* **Assigned task**: If a record holds a picture, leave the picture out; return everything else exactly.

* **Input**:
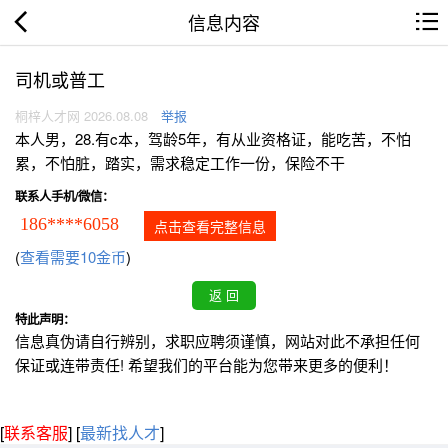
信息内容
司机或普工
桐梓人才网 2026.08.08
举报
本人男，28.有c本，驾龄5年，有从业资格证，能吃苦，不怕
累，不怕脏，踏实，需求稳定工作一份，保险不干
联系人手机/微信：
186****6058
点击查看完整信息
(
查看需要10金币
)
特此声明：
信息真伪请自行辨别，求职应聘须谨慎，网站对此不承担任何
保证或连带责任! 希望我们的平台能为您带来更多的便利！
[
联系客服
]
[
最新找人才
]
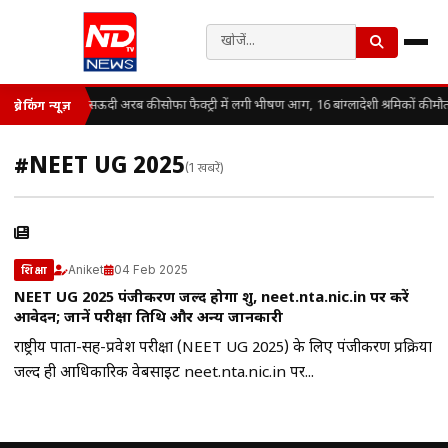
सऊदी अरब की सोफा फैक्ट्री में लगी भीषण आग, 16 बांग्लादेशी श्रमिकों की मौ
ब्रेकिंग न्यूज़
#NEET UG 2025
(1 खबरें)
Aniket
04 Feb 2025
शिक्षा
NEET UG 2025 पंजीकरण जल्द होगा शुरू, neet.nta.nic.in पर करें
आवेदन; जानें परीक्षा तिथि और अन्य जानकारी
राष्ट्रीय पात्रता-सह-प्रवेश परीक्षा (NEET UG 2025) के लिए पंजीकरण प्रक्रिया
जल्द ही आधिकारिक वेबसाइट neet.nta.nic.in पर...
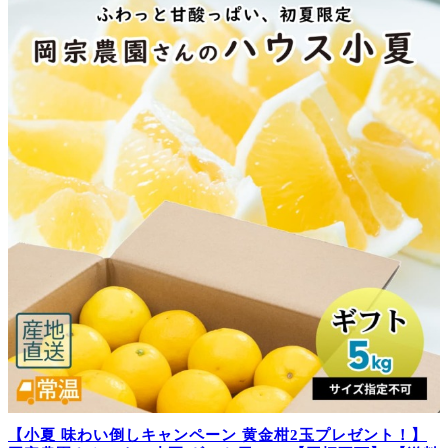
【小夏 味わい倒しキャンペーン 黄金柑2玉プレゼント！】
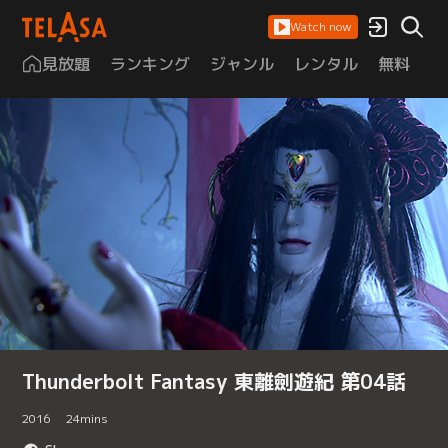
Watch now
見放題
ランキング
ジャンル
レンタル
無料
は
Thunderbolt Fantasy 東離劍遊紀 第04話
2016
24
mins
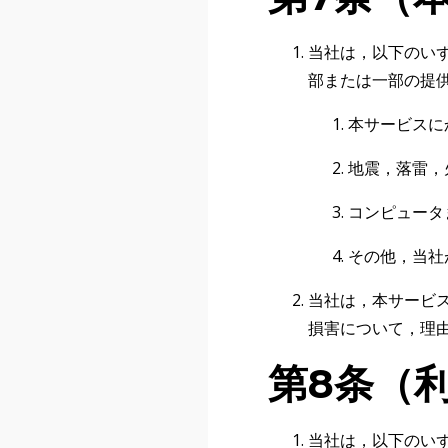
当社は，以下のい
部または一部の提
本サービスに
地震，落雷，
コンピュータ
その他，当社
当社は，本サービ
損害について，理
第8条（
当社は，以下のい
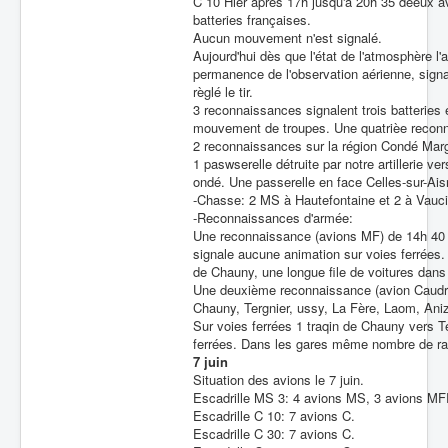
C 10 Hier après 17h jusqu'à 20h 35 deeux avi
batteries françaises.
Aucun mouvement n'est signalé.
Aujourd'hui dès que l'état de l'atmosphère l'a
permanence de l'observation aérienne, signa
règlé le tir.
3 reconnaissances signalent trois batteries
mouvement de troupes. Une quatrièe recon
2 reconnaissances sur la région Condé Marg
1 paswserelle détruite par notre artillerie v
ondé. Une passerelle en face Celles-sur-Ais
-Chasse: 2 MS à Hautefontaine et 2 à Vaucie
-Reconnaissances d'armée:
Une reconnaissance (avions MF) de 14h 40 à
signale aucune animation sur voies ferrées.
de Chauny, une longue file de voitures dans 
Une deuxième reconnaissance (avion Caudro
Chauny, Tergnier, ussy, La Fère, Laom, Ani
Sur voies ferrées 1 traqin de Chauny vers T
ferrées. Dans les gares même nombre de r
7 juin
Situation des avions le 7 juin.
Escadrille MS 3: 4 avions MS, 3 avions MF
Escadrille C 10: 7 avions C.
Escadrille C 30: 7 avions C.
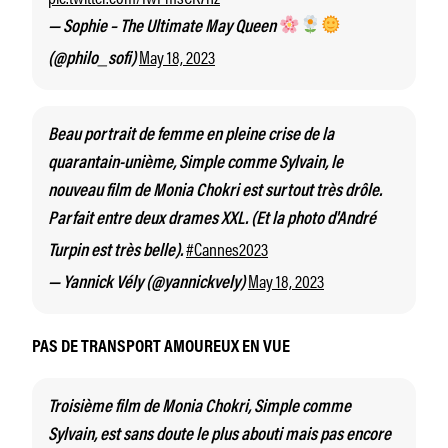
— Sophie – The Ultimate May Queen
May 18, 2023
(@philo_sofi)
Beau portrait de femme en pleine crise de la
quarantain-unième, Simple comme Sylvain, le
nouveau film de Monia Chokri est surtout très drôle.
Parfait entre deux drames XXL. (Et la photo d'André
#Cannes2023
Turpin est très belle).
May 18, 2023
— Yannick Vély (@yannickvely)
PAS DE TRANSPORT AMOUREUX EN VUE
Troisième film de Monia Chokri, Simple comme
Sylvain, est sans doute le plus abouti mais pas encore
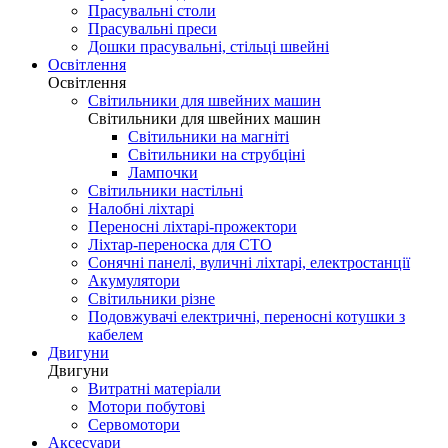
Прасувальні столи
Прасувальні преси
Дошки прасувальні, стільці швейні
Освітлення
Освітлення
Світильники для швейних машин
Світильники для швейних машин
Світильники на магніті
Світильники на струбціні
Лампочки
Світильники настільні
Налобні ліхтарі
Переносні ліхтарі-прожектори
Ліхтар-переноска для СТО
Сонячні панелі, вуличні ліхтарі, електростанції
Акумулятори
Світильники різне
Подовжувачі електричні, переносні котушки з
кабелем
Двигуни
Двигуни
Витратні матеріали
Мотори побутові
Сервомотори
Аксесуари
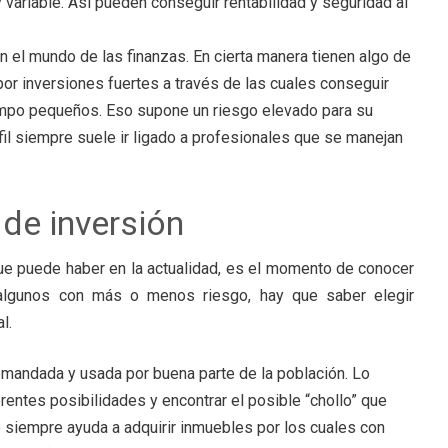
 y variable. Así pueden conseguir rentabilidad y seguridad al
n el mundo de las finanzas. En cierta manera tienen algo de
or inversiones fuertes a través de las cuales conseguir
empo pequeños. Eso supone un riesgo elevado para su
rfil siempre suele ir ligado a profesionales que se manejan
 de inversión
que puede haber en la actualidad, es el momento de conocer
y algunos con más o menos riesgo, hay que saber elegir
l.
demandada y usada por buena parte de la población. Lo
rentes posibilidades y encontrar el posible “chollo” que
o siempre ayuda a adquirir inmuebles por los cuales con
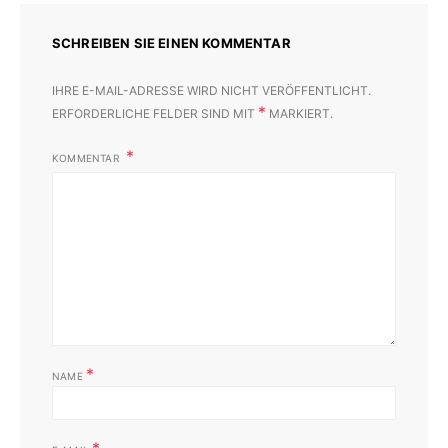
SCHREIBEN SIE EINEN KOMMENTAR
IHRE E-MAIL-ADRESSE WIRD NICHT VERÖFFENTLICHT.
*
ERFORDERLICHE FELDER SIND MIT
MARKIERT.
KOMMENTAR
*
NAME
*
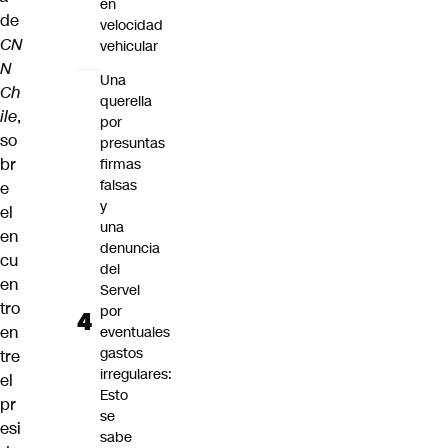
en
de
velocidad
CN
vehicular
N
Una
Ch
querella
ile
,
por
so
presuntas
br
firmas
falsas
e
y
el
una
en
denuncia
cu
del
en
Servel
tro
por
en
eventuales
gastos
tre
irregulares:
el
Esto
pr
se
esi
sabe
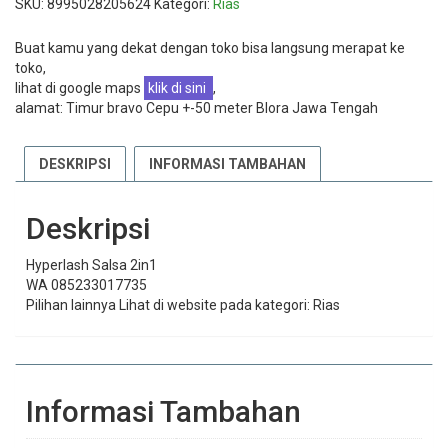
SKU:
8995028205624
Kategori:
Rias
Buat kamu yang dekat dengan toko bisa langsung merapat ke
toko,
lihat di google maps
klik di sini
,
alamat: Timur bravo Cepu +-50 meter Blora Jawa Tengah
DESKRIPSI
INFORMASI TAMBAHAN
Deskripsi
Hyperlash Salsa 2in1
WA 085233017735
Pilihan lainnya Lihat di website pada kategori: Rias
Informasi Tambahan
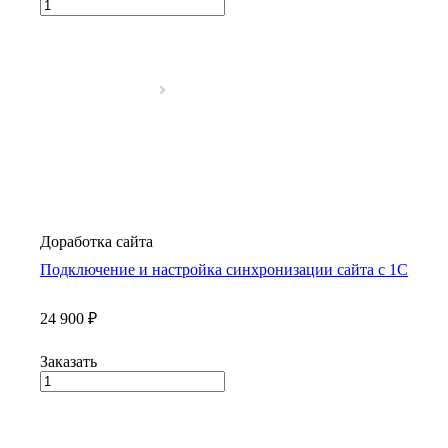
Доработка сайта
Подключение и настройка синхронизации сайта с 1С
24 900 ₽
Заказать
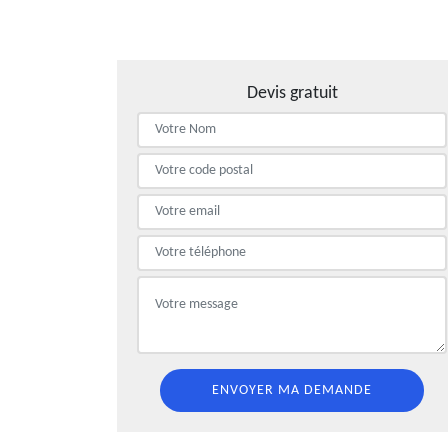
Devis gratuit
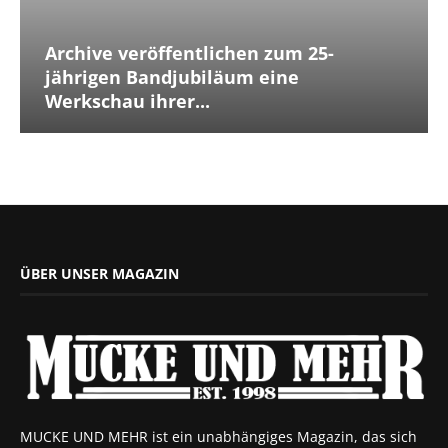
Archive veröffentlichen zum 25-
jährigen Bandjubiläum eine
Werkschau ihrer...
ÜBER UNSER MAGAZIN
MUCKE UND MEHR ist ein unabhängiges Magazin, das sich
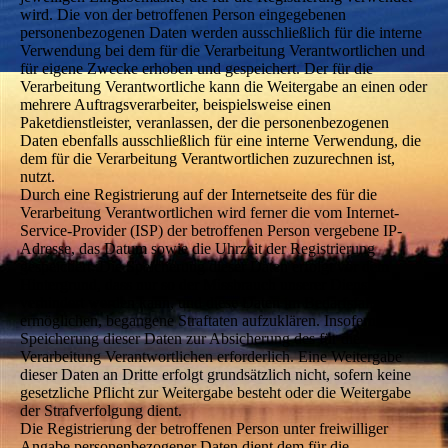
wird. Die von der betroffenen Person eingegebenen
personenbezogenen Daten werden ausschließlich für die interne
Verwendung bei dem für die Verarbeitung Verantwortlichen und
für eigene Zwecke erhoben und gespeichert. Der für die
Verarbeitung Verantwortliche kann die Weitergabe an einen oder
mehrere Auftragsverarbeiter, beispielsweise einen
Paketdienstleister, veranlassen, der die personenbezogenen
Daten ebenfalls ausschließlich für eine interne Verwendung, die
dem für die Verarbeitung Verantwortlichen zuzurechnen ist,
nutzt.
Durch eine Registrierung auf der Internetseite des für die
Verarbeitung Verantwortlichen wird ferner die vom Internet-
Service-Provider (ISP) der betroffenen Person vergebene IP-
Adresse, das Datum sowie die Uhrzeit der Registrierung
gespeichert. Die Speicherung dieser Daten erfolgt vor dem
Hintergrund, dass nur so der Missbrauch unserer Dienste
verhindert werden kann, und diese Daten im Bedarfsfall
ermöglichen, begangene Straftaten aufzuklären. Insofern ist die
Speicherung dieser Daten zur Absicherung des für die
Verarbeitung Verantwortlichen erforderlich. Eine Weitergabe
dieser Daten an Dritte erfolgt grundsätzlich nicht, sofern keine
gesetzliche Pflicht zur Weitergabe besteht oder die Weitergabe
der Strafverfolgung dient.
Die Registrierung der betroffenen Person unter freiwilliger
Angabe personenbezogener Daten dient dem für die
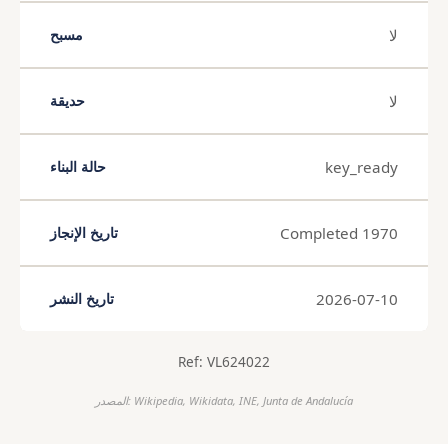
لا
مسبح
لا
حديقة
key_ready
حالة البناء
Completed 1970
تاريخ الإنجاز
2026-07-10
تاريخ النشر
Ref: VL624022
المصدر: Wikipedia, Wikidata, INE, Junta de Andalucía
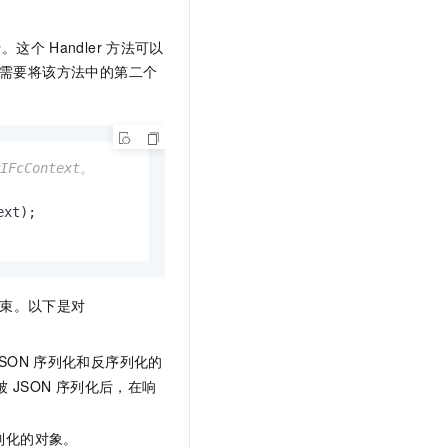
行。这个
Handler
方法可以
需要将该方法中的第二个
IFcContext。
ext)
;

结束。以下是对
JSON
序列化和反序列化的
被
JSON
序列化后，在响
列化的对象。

* **Result of this exercise**:
信息内容
司机或普工
桐梓人才网 2026.08.08
举报
本人男，28.有c本，驾龄5年，有从业资格证，能吃苦，不怕
累，不怕脏，踏实，需求稳定工作一份，保险不干
联系人手机/微信：
186****6058
点击查看完整信息
(
查看需要10金币
)
特此声明：
信息真伪请自行辨别，求职应聘须谨慎，网站对此不承担任何
保证或连带责任! 希望我们的平台能为您带来更多的便利！
[
联系客服
]
[
最新找人才
]
सऊदी अरब की सोफा फैक्ट्री में लगी भीषण आग, 16 बांग्लादेशी श्रमिकों की मौ
ब्रेकिंग न्यूज़
#NEET UG 2025
(1 खबरें)
Aniket
04 Feb 2025
शिक्षा
NEET UG 2025 पंजीकरण जल्द होगा शुरू, neet.nta.nic.in पर करें
आवेदन; जानें परीक्षा तिथि और अन्य जानकारी
राष्ट्रीय पात्रता-सह-प्रवेश परीक्षा (NEET UG 2025) के लिए पंजीकरण प्रक्रिया
जल्द ही आधिकारिक वेबसाइट neet.nta.nic.in पर...
【小夏 味わい倒しキャンペーン 黄金柑2玉プレゼント！】
Watch now
見放題
ランキング
ジャンル
レンタル
無料
は
Thunderbolt Fantasy 東離劍遊紀 第04話
2016
24
mins
当社は，以下のい
部または一部の提
本サービスに
地震，落雷，
コンピュータ
その他，当社
当社は，本サービ
損害について，理
第8条（
当社は，以下のい
C 10 Hier après 17h jusqu'à 20h 35 deeux avi
batteries françaises.
Aucun mouvement n'est signalé.
Aujourd'hui dès que l'état de l'atmosphère l'a
permanence de l'observation aérienne, signa
règlé le tir.
3 reconnaissances signalent trois batteries
mouvement de troupes. Une quatrièe recon
2 reconnaissances sur la région Condé Marg
1 paswserelle détruite par notre artillerie v
ondé. Une passerelle en face Celles-sur-Ais
-Chasse: 2 MS à Hautefontaine et 2 à Vaucie
-Reconnaissances d'armée:
Une reconnaissance (avions MF) de 14h 40 à
signale aucune animation sur voies ferrées.
de Chauny, une longue file de voitures dans 
Une deuxième reconnaissance (avion Caudro
Chauny, Tergnier, ussy, La Fère, Laom, Ani
Sur voies ferrées 1 traqin de Chauny vers T
ferrées. Dans les gares même nombre de r
7 juin
Situation des avions le 7 juin.
Escadrille MS 3: 4 avions MS, 3 avions MF
Escadrille C 10: 7 avions C.
Escadrille C 30: 7 avions C.
— Sophie – The Ultimate May Queen
May 18, 2023
(@philo_sofi)
Beau portrait de femme en pleine crise de la
quarantain-unième, Simple comme Sylvain, le
nouveau film de Monia Chokri est surtout très drôle.
Parfait entre deux drames XXL. (Et la photo d'André
#Cannes2023
Turpin est très belle).
May 18, 2023
— Yannick Vély (@yannickvely)
PAS DE TRANSPORT AMOUREUX EN VUE
Troisième film de Monia Chokri, Simple comme
Sylvain, est sans doute le plus abouti mais pas encore
Прасувальні столи
Прасувальні преси
Дошки прасувальні, стільці швейні
Освітлення
Освітлення
Світильники для швейних машин
Світильники для швейних машин
Світильники на магніті
Світильники на струбціні
Лампочки
Світильники настільні
Налобні ліхтарі
Переносні ліхтарі-прожектори
Ліхтар-переноска для СТО
Сонячні панелі, вуличні ліхтарі, електростанції
Акумулятори
Світильники різне
Подовжувачі електричні, переносні котушки з
кабелем
Двигуни
Двигуни
Витратні матеріали
Мотори побутові
Сервомотори
Аксесуари
 y variable. Así pueden conseguir rentabilidad y seguridad al
n el mundo de las finanzas. En cierta manera tienen algo de
or inversiones fuertes a través de las cuales conseguir
empo pequeños. Eso supone un riesgo elevado para su
rfil siempre suele ir ligado a profesionales que se manejan
 de inversión
que puede haber en la actualidad, es el momento de conocer
y algunos con más o menos riesgo, hay que saber elegir
l.
demandada y usada por buena parte de la población. Lo
rentes posibilidades y encontrar el posible “chollo” que
o siempre ayuda a adquirir inmuebles por los cuales con
SCHREIBEN SIE EINEN KOMMENTAR
IHRE E-MAIL-ADRESSE WIRD NICHT VERÖFFENTLICHT.
*
ERFORDERLICHE FELDER SIND MIT
MARKIERT.
KOMMENTAR
*
NAME
*
en
de
velocidad
CN
vehicular
N
Una
Ch
querella
ile
,
por
so
presuntas
br
firmas
falsas
e
y
el
una
en
denuncia
cu
del
en
Servel
tro
por
en
eventuales
gastos
tre
irregulares:
el
Esto
pr
se
esi
sabe
SKU:
8995028205624
Kategori:
Rias
Buat kamu yang dekat dengan toko bisa langsung merapat ke
toko,
lihat di google maps
klik di sini
,
alamat: Timur bravo Cepu +-50 meter Blora Jawa Tengah
DESKRIPSI
INFORMASI TAMBAHAN
Deskripsi
Hyperlash Salsa 2in1
WA 085233017735
Pilihan lainnya Lihat di website pada kategori: Rias
Informasi Tambahan
Доработка сайта
Подключение и настройка синхронизации сайта с 1С
24 900 ₽
Заказать
Devis gratuit
Archive veröffentlichen zum 25-
jährigen Bandjubiläum eine
Werkschau ihrer...
ÜBER UNSER MAGAZIN
MUCKE UND MEHR ist ein unabhängiges Magazin, das sich
wird. Die von der betroffenen Person eingegebenen
personenbezogenen Daten werden ausschließlich für die interne
Verwendung bei dem für die Verarbeitung Verantwortlichen und
für eigene Zwecke erhoben und gespeichert. Der für die
Verarbeitung Verantwortliche kann die Weitergabe an einen oder
mehrere Auftragsverarbeiter, beispielsweise einen
Paketdienstleister, veranlassen, der die personenbezogenen
Daten ebenfalls ausschließlich für eine interne Verwendung, die
dem für die Verarbeitung Verantwortlichen zuzurechnen ist,
nutzt.
Durch eine Registrierung auf der Internetseite des für die
Verarbeitung Verantwortlichen wird ferner die vom Internet-
Service-Provider (ISP) der betroffenen Person vergebene IP-
Adresse, das Datum sowie die Uhrzeit der Registrierung
gespeichert. Die Speicherung dieser Daten erfolgt vor dem
Hintergrund, dass nur so der Missbrauch unserer Dienste
verhindert werden kann, und diese Daten im Bedarfsfall
ermöglichen, begangene Straftaten aufzuklären. Insofern ist die
Speicherung dieser Daten zur Absicherung des für die
Verarbeitung Verantwortlichen erforderlich. Eine Weitergabe
dieser Daten an Dritte erfolgt grundsätzlich nicht, sofern keine
gesetzliche Pflicht zur Weitergabe besteht oder die Weitergabe
der Strafverfolgung dient.
Die Registrierung der betroffenen Person unter freiwilliger
Angabe personenbezogener Daten dient dem für die
لا
مسبح
لا
حديقة
key_ready
حالة البناء
Completed 1970
تاريخ الإنجاز
2026-07-10
تاريخ النشر
Ref: VL624022
المصدر: Wikipedia, Wikidata, INE, Junta de Andalucía
行。这个
Handler
方法可以
需要将该方法中的第二个
IFcContext。
ext)
;

结束。以下是对
JSON
序列化和反序列化的
被
JSON
序列化后，在响
列化的对象。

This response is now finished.